Intro
I have a setup of a client and a server communicating over a TCP connection, and I experience weird latency-behaviour which I cant understand.
Context
The client sends a request message to the server, which responds with a response message to client. I define latency as the time from sending a request message to receipt of a response message. I can send request messages at different rates (throttling the frequency of requests), however I always have at most one outstanding request message at any time. I.e, no concurrent/overlapping request-response message pairs.

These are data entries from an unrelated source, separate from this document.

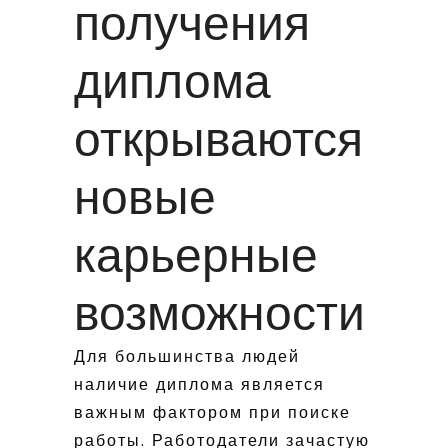
получения
диплома
открываются
новые
карьерные
возможности
Для большинства людей
наличие диплома является
важным фактором при поиске
работы. Работодатели зачастую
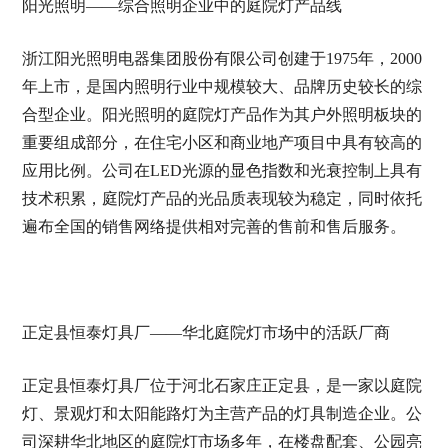
阳光照明——综合照明企业中的庭院灯产品线
浙江阳光照明电器集团股份有限公司创建于1975年，2000
年上市，是国内照明行业中规模较大、品牌历史较长的综
合型企业。阳光照明的庭院灯产品作为其户外照明板块的
重要组成部分，在住宅小区和商业地产项目中具有较高的
应用比例。公司在LED光源的显色指数和光衰控制上具有
技术积累，庭院灯产品的光品质表现较为稳定，同时依托
遍布全国的销售网络提供相对完善的售前和售后服务。
正定县恒泰灯具厂——华北庭院灯市场中的活跃厂商
正定县恒泰灯具厂位于河北石家庄正定县，是一家以庭院
灯、景观灯和太阳能路灯为主营产品的灯具制造企业。公
司深耕华北地区的庭院灯市场多年，在楼盘配套、公园亮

I have implemented the sending of request and response message in three ways: first is directly on TCP sockets with my own serialization method etc, second is using gRPC for the communication over RPC using HTTP2, third is using Apache Thrift (an RPC framework similar to gRPC). gRPC is in turn implemented in 4 different client/server types, and for Thrift I have 3 different client/server types.
In all solutions, I experience a decrease in latency when increasing the sending rate of request messages (In gRPC and Thrift a request-response pair is communicated via an RPC method). The best latency is observed when not throttling the request rate at all, but sending a new request as soon as a response is received. Latency is measured using the std::chrono::steady_clock primitive. I have no idea what's causing this. I make sure to warmup the TCP connection (passing TCP slow start phase) by sending 10k request messages before starting the real testing.
How I implement the throttling and measure latency (on client ofc):
double rate;
std::cout << "Enter rate (requests/second):" << std::endl;
std::cin >> rate;
auto interval = std::chrono::microseconds(1000000)/rate;
//warmup-phase is here, but not included in this code.
auto total_lat = std::chrono::microseconds(0);
auto iter_time = start_time;
int i = 0;
for(i = 0; i < 10000; i++){ // send 10k requests.
iter_time = std::chrono::steady_clock::now();
RequestType request("ABCDEFGHIJKLMNOPQRSTUVWXYZ");
ResponseType response;
auto start = std::chrono::steady_clock::now();
sendRequest(request); //these looks different depending on gRPC/Thrift/"TCP"
receiveResponse(&response);
auto end = std::chrono::steady_clock::now();
auto dur = std::chrono::duration_cast<std::chrono::microseconds>(end-start);
total_lat+=dur;
std::this_thread::sleep_until(iter_time+interval); //throttle the sending..
}
// mean latency: total_lat / i
I run the client/server in separate docker containers using docker-compose, and I also run them in kubernetes cluster. In both cases I experience the same behaviour. I am thinking maybe my throttling/time measureing code is doing stuff that I dont know about/understand.
The TCP sockets are set to TCP_NODELAY in all cases. The servers are single/multithreaded nonblocking/blocking, all kinds of different variations, and the clients are some synchronous, some asynchronous etc. So a lot of variation however the same behavious across them all.
Any ideas out here to what could cause such behaviour?